### DATA TO EXAMINE
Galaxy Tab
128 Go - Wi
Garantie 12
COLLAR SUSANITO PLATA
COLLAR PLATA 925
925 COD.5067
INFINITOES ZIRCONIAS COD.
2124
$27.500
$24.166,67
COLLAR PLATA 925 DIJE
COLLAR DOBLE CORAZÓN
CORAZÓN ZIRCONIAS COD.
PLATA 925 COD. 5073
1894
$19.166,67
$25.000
---
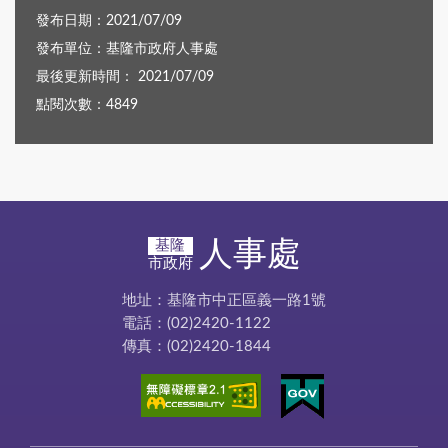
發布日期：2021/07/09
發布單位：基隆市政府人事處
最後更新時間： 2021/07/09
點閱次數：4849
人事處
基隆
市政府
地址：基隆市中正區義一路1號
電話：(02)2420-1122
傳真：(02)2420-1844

### WHAT YOU SHOULD DO
Please go through the data above and copy each line that has the word "CORAZÓN".

### YOUR RESPONSE
COLLAR DOBLE CORAZÓN
CORAZÓN ZIRCONIAS COD.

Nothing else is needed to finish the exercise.